With seven sets sold every second, LEGO is now the world’s third-largest toys and games company and has produced well over 485 billion bricks so far. Everyone who works at LEGO has the same ambition: ‘We all have one thing in common – the goal is to put a smile on a kid’s face.’ Not many of us can say this. Across the whole organization ‘everyone buys into what the LEGO Group’s purpose is.’ With its track record, most would agree that LEGO and its employees are hitting the mark.
Founded in 1932 and named from the Danish words ‘leg’ and ‘godt’ meaning ‘play well’ LEGO’s first big shift was in 1960 when it switched from making wooden toys to concentrate solely on the now iconic plastic bricks. With the development of DUPLO for younger kids and LEGO Technic for teens as well as a host of kits linked to themes likes cities, pirates and, especially successful, a Star Wars franchise, LEGO became a top 10 global toymaker. Over 36 billion LEGO elements are produced each year and, in theory, everyone on the planet owns 75 bricks. Across LEGO the need to deliver on the company’s ambition ‘to inspire and develop the builders of tomorrow’ is clear to all.
Although nearly bankrupt at the start of 2003, the manufacturer of what Forbes nominated as ‘the toy of the 20th century’ has made a remarkable turnaround and done it largely by itself. In the past five years or so LEGO has launched new products that have taken it into totally new markets. Revenues have more than doubled while profits have risen by over 1700%. But LEGO is not out to be the world’s biggest toy company – just the best.
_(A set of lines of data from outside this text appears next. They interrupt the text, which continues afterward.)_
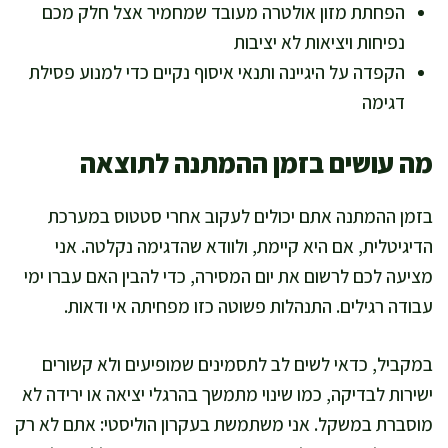
הפחתת מזון אולטרה מעובד שמחמיר אצל חלק מכם
נפיחות ויציאות לא יציבות
הקפדה על היגיינה ותנאי איסוף נקיים כדי למנוע פסילת
דגימה
מה עושים בזמן ההמתנה לתוצאה
בזמן ההמתנה אתם יכולים לעקוב אחרי סטטוס במערכת
הדיגיטלית, אם היא קיימת, ולוודא שהדגימה נקלטה. אני
מציעה לכם לרשום את יום המסירה, כדי להבין האם עברו ימי
עבודה רגילים. התנהלות פשוטה כזו מפחיתה אי ודאות.
במקביל, כדאי לשים לב לתסמינים שמופיעים ולא קשורים
ישירות לבדיקה, כמו שינוי מתמשך בהרגלי יציאה או ירידה לא
מוסברת במשקל. אני משתמשת בעקרון הוליסטי: אתם לא רק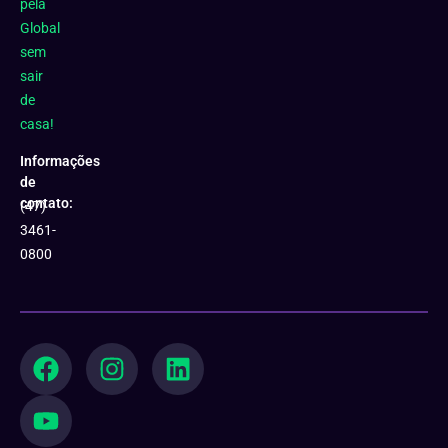
pela
Global
sem
sair
de
casa!
Informações
de
contato:
(47)
3461-
0800
F
Y
I
L
a
o
n
i
c
u
s
n
e
t
t
k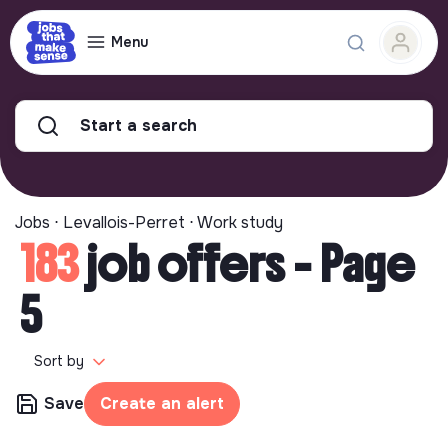
Menu
Start a search
Jobs ⋅ Levallois-Perret ⋅ Work study
183
job offers - Page
5
Sort by
Save
Create an alert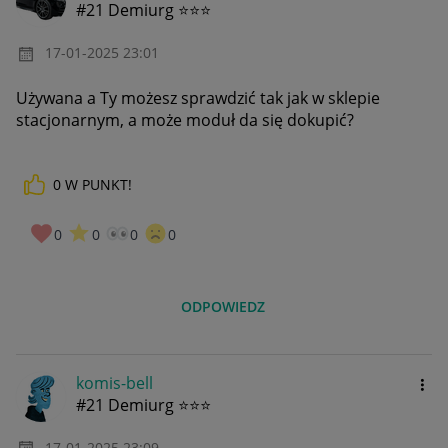
#21 Demiurg ⭐⭐⭐
‎17-01-2025
23:01
Używana a Ty możesz sprawdzić tak jak w sklepie
stacjonarnym, a może moduł da się dokupić?
0
W PUNKT!
0
0
0
0
ODPOWIEDZ
komis-bell
#21 Demiurg ⭐⭐⭐
‎17-01-2025
23:09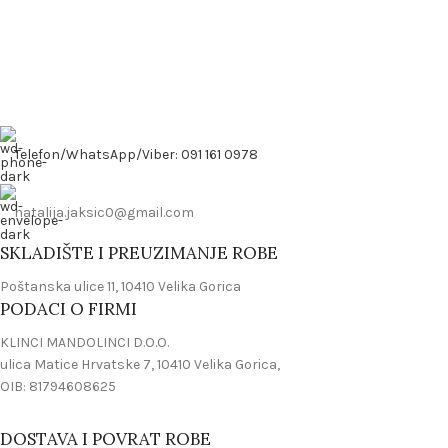
Telefon/WhatsApp/Viber: 091 161 0978
natalija.jaksic0@gmail.com
SKLADIŠTE I PREUZIMANJE ROBE
Poštanska ulice 11, 10410 Velika Gorica
PODACI O FIRMI
KLINCI MANDOLINCI D.O.O.
ulica Matice Hrvatske 7, 10410 Velika Gorica,
OIB: 81794608625
DOSTAVA I POVRAT ROBE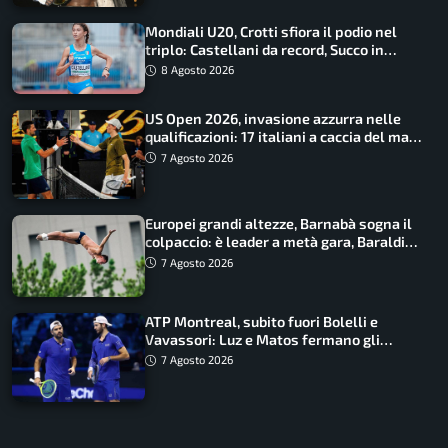
Mondiali U20, Crotti sfiora il podio nel
triplo: Castellani da record, Succo in
finale
8 Agosto 2026
US Open 2026, invasione azzurra nelle
qualificazioni: 17 italiani a caccia del main
draw
7 Agosto 2026
Europei grandi altezze, Barnabà sogna il
colpaccio: è leader a metà gara, Baraldi
ancora in corsa
7 Agosto 2026
ATP Montreal, subito fuori Bolelli e
Vavassori: Luz e Matos fermano gli
azzurri
7 Agosto 2026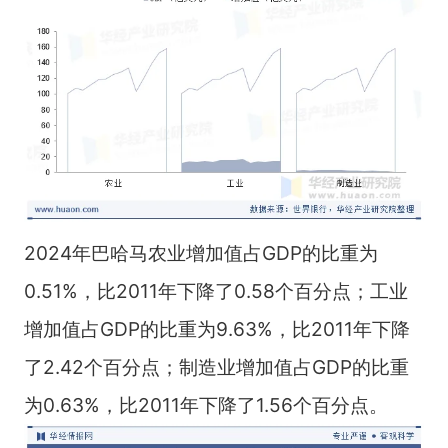
2024年巴哈马农业增加值占GDP的比重为
0.51%，比2011年下降了0.58个百分点；工业
增加值占GDP的比重为9.63%，比2011年下降
了2.42个百分点；制造业增加值占GDP的比重
为0.63%，比2011年下降了1.56个百分点。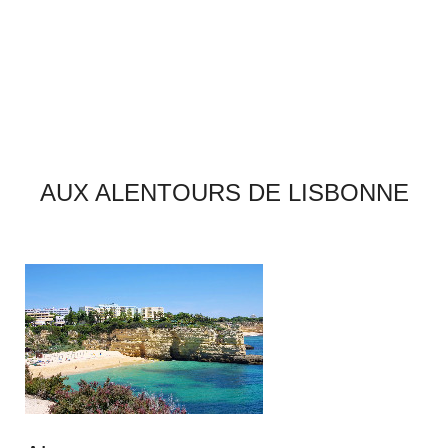
AUX ALENTOURS DE LISBONNE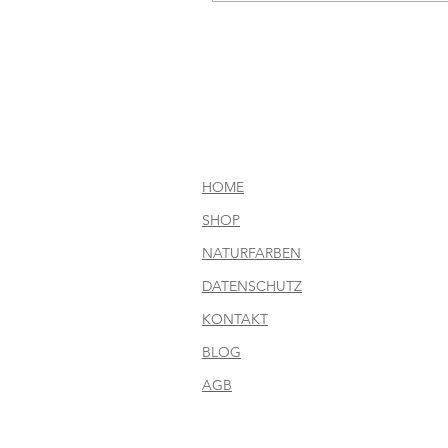
HOME
SHOP
NATURFARBEN
DATENSCHUTZ
KONTAKT
BLOG
AGB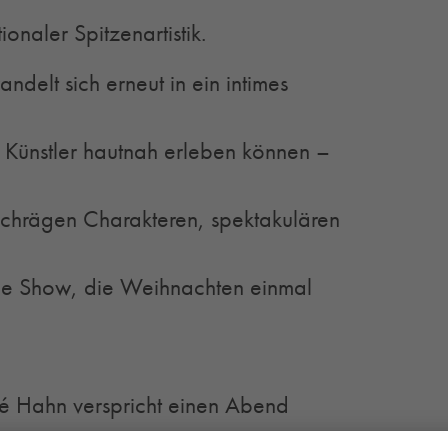
naler Spitzenartistik.
delt sich erneut in ein intimes
 Künstler hautnah erleben können –
schrägen Charakteren, spektakulären
eine Show, die Weihnachten einmal
é Hahn verspricht einen Abend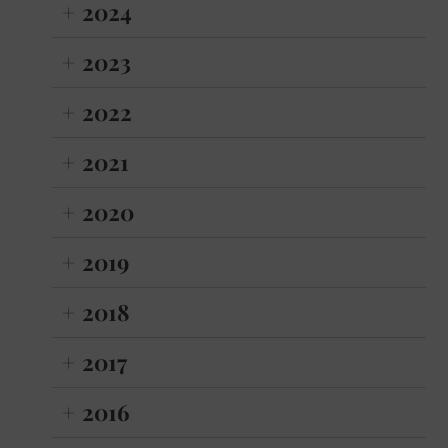
2024
2023
2022
2021
2020
2019
2018
2017
2016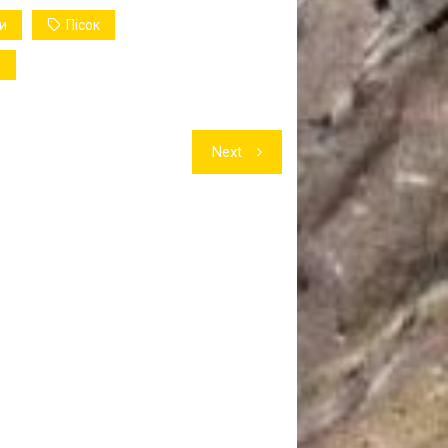
ди
Пісок
р
Next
The change in fortune started with two actions, firstly to stabilize the company and then to build a sustainable platform for growth. And this involved two areas of the business, the supply chain and product development. The extent and success of the change has led to Lego rediscovering its deep self-belief in being the only company in the sector that can truly invent the future of play, and along the way they have developed capabilities around organizational creativity, fan based innovation and product development and the development and management of these communities of fans.